NEWS

US addressing intelligence gaps in Pakistan

By B Raman
May 19, 2010 15:24 IST

The US may re-look its human and technical intelligence apparatus in Pakistan following the attack on seven CIA officers in Khost and the failed New York bombing plot, writes security expert B Raman.

General James Jones, the national security adviser to US President Barack Obama, and Leon Panetta, director of the Central Intelligence Agency, reached Pakistan on May 18 for talks with President Asif Ali  Zardari, Prime Miniater Yousef Raza Gilani, Army Chief General Asfaq Pervez Kayani and senior intelligence officials of Pakistan. They are also to hold discussions with US intelligence officials based in Pakistan and Afghanistan.

While the visit has been projected by the Pakistani authorities as one of the periodic consultations on intelligence-sharing and liaison between the two countries, it is reliably learnt from Pakistani sources that the visit has been sparked by US concerns over serious gaps in intelligence coverage, which made possible a successful suicide bomber attack through a Jordanian double agent on a group of seven CIA officers based in the Khost area of Afghanistan on December 30, 2009, and the attempt by Faisal Shahzad, a US citizen of Pakistani origin, to bomb Times Square in New York on  May 1.

Shahzad had almost completed the task which he had been given by the Tehrik-e-Taliban Pakistan during training in the North Waziristan area. The Times Square plot fizzled out as the incendiary car bomb left by Shahzad malfunctioned and partly due to the alertness of a T-shirt vendor, who alerted a policeman after noticing smoke coming out of the car.

The TTP headed by Hakimullah Mehsud had been involved in the successful strike against the CIA officers in Khost and the failed attempt at Times Square. In both cases, US intelligence was badly caught napping.

Human intelligence has always been a weak point for the US despite the recent improvement which has made possible some successful Drone strikes on terrorist suspects in the two Waziristans, but the technical intelligence coverage of the US was of a high order.

It was better TECHINT coverage by the National Security Agency which led to the arrests of many Al Qaeda operatives in the Af-Pak region since the US forces went into action in Afghanistan in October 2001.

Both  HUMINT and TECHINT agencies of the US failed to detect the preparations of the TTP for the Khost attack and the Times Square attempt. According to Pakistani sources, the NSA failed to pick up any intercept even remotely connected to the two incidents. Shahzad had been frequently visiting Pakistan and was in Pakistan for about five months the last time he visited during which he underwent training and went back to the US to launch the attack.
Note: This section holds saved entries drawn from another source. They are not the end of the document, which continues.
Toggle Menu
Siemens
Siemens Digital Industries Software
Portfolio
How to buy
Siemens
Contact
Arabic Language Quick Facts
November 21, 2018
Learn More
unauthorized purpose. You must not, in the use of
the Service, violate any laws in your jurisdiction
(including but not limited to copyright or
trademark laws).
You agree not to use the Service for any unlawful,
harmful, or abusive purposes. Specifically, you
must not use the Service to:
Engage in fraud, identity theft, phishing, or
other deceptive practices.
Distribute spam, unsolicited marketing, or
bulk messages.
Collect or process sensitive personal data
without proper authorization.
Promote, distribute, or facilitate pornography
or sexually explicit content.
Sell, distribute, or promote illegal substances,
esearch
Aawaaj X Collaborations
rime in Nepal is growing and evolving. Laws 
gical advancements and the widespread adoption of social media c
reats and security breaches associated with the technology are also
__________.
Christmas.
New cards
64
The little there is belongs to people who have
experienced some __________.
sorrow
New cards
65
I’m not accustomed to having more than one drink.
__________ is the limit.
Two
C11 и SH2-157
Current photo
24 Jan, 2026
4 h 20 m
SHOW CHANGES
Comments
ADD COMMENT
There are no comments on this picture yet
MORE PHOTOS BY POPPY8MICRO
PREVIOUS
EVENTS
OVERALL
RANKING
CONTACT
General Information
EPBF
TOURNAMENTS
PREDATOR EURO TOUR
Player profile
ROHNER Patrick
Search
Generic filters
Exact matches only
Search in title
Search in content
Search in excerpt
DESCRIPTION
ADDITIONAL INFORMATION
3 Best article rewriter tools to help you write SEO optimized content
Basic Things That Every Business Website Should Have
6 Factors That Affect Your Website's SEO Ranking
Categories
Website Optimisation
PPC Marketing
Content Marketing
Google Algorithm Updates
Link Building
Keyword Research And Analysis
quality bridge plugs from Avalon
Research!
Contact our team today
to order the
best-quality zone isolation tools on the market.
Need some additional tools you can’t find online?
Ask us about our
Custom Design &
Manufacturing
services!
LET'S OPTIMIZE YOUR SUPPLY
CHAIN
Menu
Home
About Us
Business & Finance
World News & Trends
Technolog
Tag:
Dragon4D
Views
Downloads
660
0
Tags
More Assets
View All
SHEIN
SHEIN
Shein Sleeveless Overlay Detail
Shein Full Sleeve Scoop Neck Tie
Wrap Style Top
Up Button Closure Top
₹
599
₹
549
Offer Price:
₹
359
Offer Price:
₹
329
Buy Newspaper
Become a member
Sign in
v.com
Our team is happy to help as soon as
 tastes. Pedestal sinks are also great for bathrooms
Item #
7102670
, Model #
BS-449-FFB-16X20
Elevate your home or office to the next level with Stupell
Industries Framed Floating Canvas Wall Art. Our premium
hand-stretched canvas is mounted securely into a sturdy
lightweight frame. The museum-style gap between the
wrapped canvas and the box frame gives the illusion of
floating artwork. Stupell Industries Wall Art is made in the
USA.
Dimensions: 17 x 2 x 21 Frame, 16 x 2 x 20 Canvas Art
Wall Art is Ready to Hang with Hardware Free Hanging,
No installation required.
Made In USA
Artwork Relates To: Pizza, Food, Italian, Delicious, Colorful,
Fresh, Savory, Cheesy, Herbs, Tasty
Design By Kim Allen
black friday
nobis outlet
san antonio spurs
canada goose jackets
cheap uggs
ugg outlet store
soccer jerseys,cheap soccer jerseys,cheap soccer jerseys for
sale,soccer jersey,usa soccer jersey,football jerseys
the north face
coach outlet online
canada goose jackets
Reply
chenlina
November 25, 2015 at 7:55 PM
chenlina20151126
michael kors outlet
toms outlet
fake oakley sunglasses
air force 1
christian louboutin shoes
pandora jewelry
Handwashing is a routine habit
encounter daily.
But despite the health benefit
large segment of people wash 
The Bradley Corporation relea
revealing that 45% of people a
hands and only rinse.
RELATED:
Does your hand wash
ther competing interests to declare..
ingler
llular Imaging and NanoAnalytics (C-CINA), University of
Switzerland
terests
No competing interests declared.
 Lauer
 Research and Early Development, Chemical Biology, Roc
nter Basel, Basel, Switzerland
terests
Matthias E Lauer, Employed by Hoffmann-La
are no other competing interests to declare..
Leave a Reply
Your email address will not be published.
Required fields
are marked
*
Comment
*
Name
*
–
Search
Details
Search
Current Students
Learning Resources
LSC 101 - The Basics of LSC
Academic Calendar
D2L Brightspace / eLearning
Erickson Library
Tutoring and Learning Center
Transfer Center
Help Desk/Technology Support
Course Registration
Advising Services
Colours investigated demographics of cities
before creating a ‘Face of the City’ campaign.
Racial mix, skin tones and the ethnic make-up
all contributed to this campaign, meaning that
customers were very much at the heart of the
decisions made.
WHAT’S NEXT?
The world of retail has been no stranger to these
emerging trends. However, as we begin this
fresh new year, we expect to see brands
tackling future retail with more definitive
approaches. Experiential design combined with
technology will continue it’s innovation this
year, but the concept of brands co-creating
Neither the HUMINT agencies nor the NSA picked up any piece of intelligence related to his being groomed by the TTP for the Times Square attack. The US immigration too failed to notice anything worrisome about his frequent travels to Pakistan despite his financial difficulties.

How to address these serious gaps in intelligence coverage? One way is by the US strengthening its intelligence presence in Pakistan for which a request is to be made to the Pakistani authorities by the visiting officials. They are unlikely to reject this request.

A more difficult proposition is to make the Pakistani intelligence agencies improve their intelligence coverage not only in the tribal belt, but also in Karachi and other cities. A nagging question without answer is whether the Pakistani intelligence had noticed the suspicious activities of Shahzad but refrained from alerting their US counterparts.

One could understand the poor intelligence coverage of the Pakistani agencies in North Waziristan, but their coverage ought to be better in Karachi, where Faisal initially met elements in the Jaish-e-Mohammad and took their help for going to the TTP camp in North Waziristan.

Jihadi elements in Karachi seem to have played an important role in assisting Shahzad in obtaining money for his attempted attack and in contacting the TTP just as jihadi elements of Karachi had played an important role in assisting Richard Reid, the thwarted shoe bomber in 2001. It was to identify the Karachi elements that Daniel Pearl, the journalist of the Wall Street Journal, went to Karachi in 2002 and paid with his life.

Under US prodding, the Pakistani government strengthened the intelligence collection role of the Intelligence Bureau under the Pakistani ministry of the interior, and restored the leadership role of the police officers in the IB. The IB does not have much of a capability in the tribal belt where one has to depend on the Inter-Services Intelligence, but one would have expected the IB's coverage to have been better in Karachi through the local police, but even the IB seems to have missed the contacts of Shahzad with JeM elements in Karachi before he went to Peshawar and from there to North Waziristan.